Courses - International / 27.04.2018

Et si le Grand Steeple devenait irlandais ?

C’est encore une information à mettre au conditionnel, mais le pensionnaire de Willie Mullins Djakadam (Saint des Saints), deuxième de la Punchestown Gold Cup (Gr1) ce mercredi, pourrait bien participer au Grand Steeple-Chase de Paris (Gr1, le 20 mai). Le professionnel irlandais a déclaré : « Sa performance dans la Gold Cup est certainement la meilleure de sa saison. Je ne comprends pas pourquoi il n’a pas couru comme cela toute la saison… C’est probablement de ma faute car je l’ai couru trop tôt après sa deuxième place dans le John Durkan Memorial Chase (Gr1). Nous réfléchissons à le courir dans le Grand Steeple-Chase de Paris. C’est une course dans laquelle nous voulons être représentés avec de bons chevaux. Avec son propriétaire, nous en avons parlé et nous devrions bien emmener Djakadam à Auteuil. » Attention donc pour nos Frenchies, si doués soient-il car, car d’une part, Djakadam est revenu en forme et d’autre part, il a de sérieux titres. Rarement un cheval étranger du niveau de Djakadam est venu pour participer au Grand Steeple ces dernières années. En effet, il faut se rappeler qu’il a fini deux fois deuxième de la Cheltenham Gold Cup (Gr1).

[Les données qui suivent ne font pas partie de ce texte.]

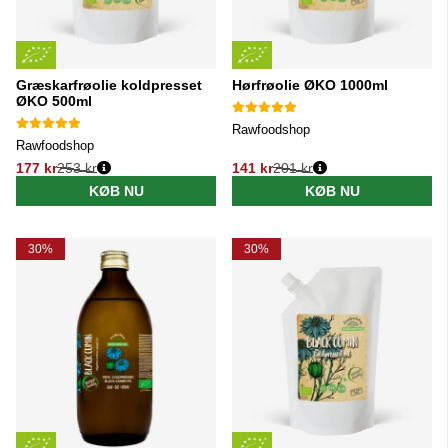
Græskarfrøolie koldpresset
Hørfrøolie ØKO 1000ml
ØKO 500ml
Rawfoodshop
Rawfoodshop
177 kr
253 kr
141 kr
201 kr
Normalpris:
Normalpris:
KØB NU
KØB NU
30%
30%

Un drôle de challenge. Au cours des dix dernières éditions du Grand Steeple, nous avons recensé la candidature de quatre chevaux entraînés outre-Manche. Willie Mullins est responsable de trois d’entre eux : il l’a couru deux fois avec Pomme Tiepy (Apple Tree), septième en 2008 et huitième l’année suivante, et une fois avec On his Own (Presenting), septième en 2015. Jo Hughes avait tenté sa chance avec Soll (Presenting) en 2014 (arrêté). La même année, Nicky Henderson avait envoyé Long Run (Cadoudal) à Auteuil, avec cette particularité que le cheval connaissait parfaitement les obstacles parisiens. Il n’avait pu faire mieux que neuvième, étant déjà sur la pente descendante. S’il a été élevé en France par Richard Corveller, Djakadam n’a couru qu’une fois en France, sur les haies de Compiègne, pour l’entraînement d’Arnaud Chaillé-Chaillé. Il ne connaît donc ni Auteuil, ni ses difficultés.